Altersvorsorge ohne Versicherer? "Gesetzliche Rente ist gegenüber Riester ein Renditeturbo"

Die Inflation zwingt die Menschen mehr denn je zu einer starken Altersvorsorge. Mit Riester- und Rürup-Rente ist das nicht zu machen, sagen Gerhard Schick und Axel Kleinlein. Die führenden Köpfe einer Verbraucherallianz fordern einen Neuanfang - ohne Versicherer. Und sie sehen den Staat in der Pflicht.
Das Interview führte Lutz Reiche
Walter Riester, Norbert Blüm: Beide Namen stehen für die Rente in Deutschland - wenn auch mit unterschiedlichen Vorzeichen. Riester (SPD) folgte 1998 Norbert Blüm (CDU) als Bundesminister für Arbeit und Soziales. Blüm ließ später kein gutes Haar an der nach Riester benannten Rente. Auch Riester hatte sich das mit der staatlich geförderten Altersvorsoge etwas anders gedacht - ursprünglich wollte er ein Obligatorium und auf diesem Weg weitgehend auf die Versicherer verzichten.

Walter Riester, Norbert Blüm: Beide Namen stehen für die Rente in Deutschland - wenn auch mit unterschiedlichen Vorzeichen. Riester (SPD) folgte 1998 Norbert Blüm (CDU) als Bundesminister für Arbeit und Soziales. Blüm ließ später kein gutes Haar an der nach Riester benannten Rente. Auch Riester hatte sich das mit der staatlich geförderten Altersvorsoge etwas anders gedacht - ursprünglich wollte er ein Obligatorium und auf diesem Weg weitgehend auf die Versicherer verzichten.

Foto: Frank May / picture-alliance / dpa/dpaweb

manager magazin: Meine Herren, beide forderten Sie im Mai 2021 als Spitzenvertreter einer Verbraucherallianz den Stopp der Riester-Rente . Die Riester-Rente gibt’s immer noch und verkaufte sich im Jubiläumsjahr mit 310.000 Neuabschlüssen so gut wie seit 2016 nicht mehr , zeigte sich jetzt.
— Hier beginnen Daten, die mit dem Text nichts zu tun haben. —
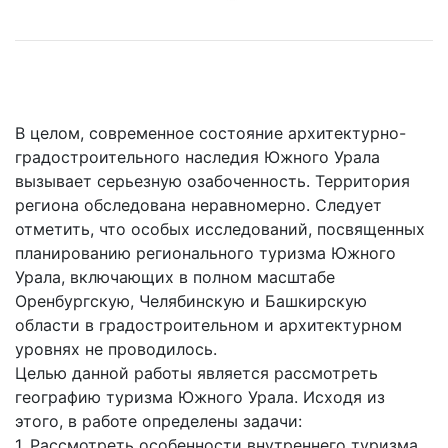
В целом, современное состояние архитектурно-
градостроительного наследия Южного Урала
вызывает серьезную озабоченность. Территория
региона обследована неравномерно. Следует
отметить, что особых исследований, посвященных
планированию регионального туризма Южного
Урала, включающих в полном масштабе
Оренбургскую, Челябинскую и Башкирскую
области в градостроительном и архитектурном
уровнях не проводилось.
Целью данной работы является рассмотреть
географию туризма Южного Урала. Исходя из
этого, в работе определены задачи:
1. Рассмотреть особенности внутреннего туризма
Offenbar verfangen Ihre Warnungen beim Verbraucher nicht - wie erklären Sie sich das?

Kleinlein: Die Riester-Rente ist schon seit vielen Jahren ein müffelnder Ladenhüter. Eine leichte Steigerung der Verkaufszahlen auf sehr niedrigem Niveau ändert daran nichts. Zum Vergleich: Sogar die Kapitallebensversicherung, ein uraltes Auslaufmodell aus dem letzten Jahrhundert verkauft sich seit Jahren besser als die Riester-Rente. Diese 310.000 Abschlüsse sollte man also keinesfalls überbewerten, zumal die oft unter Druck verkauften Verträge auch vielfach schnell wieder gekündigt werden.
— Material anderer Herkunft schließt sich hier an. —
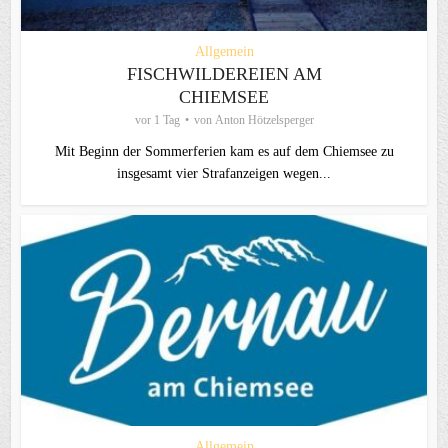
Allgemein
FISCHWILDEREIEN AM
CHIEMSEE
vor 1 Tag
von
Anton Hötzelsperger
Mit Beginn der Sommerferien kam es auf dem Chiemsee zu
insgesamt vier Strafanzeigen wegen...
Allgemein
Axel Kleinlein ist Versicherungsmathematiker und arbeitete in dieser Funktion auch für die Allianz. Seit 2011 (mit kurzer Unterbrechung) führt er als Vorstandsprecher den Bund der Versicherten  (BdV) an, die größte deutsche Verbraucherschutzorganisation für Versicherte. Seit April 2019 ist er auch Präsident des europäischen Verbraucherschutzverbands "Better Finance" in Brüssel.
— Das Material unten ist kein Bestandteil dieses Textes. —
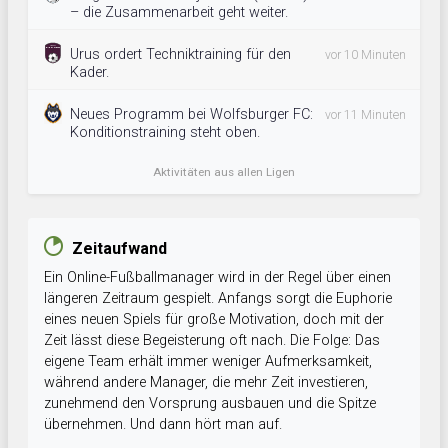
– die Zusammenarbeit geht weiter.
Urus ordert Techniktraining für den
vor 10 Minuten
Kader.
Neues Programm bei Wolfsburger FC:
vor 11 Minuten
Konditionstraining steht oben.
Aktivitäten aus allen Ligen
Zeitaufwand
Ein Online-Fußballmanager wird in der Regel über einen
längeren Zeitraum gespielt. Anfangs sorgt die Euphorie
eines neuen Spiels für große Motivation, doch mit der
Zeit lässt diese Begeisterung oft nach. Die Folge: Das
eigene Team erhält immer weniger Aufmerksamkeit,
während andere Manager, die mehr Zeit investieren,
zunehmend den Vorsprung ausbauen und die Spitze
übernehmen. Und dann hört man auf.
Schick: Völlig richtig: Versicherungen werden verkauft – und nicht gekauft. Die Zahlen zeigen also vor allem die Vertriebskraft der Branche. Der Gesamtbestand der Verträge ist 2021 unter dem Strich sogar ein wenig zurückgegangen. Hier ein Comeback der Riester-Rente heraufzubeschwören, ist eine schöne Erzählung, die an der bitteren Realität für viele Verbraucher vorbeigeht. Die Menschen in diesem Land haben eine bessere Altersvorsorge verdient.

Der Riester-Bestand blieb mit 10,4 Millionen Policen weitgehend stabil, bei der Basisrente wuchs er sogar deutlich, doch fordern auch Versicherer eine Reform der geförderten Altersvorsorge. Der Koalitionsvertrag gibt da aber wenig her. Sieht die Regierung keinen Reformbedarf?

Gerhard Schick ist promovierter Volkswirt und gehörte für die Grünen von 2005 bis 2018 dem Bundestag an - unter anderem als ihr finanzpolitischer Sprecher und stellvertretender Vorsitzender des Finanzausschusses. Er ist Mit-Initiator der "Bürgerbewegung Finanzwende " und seit Gründung des Vereins im September 2018 dessen geschäftsführender Vorstand. Der Verein versteht sich als unabhängiges Gegengewicht zur Lobby von Banken, Versicherungen und anderer Finanzmarktakteure. Ziel des Vereins sind faire, stabile und nachhaltige Finanzmärkte.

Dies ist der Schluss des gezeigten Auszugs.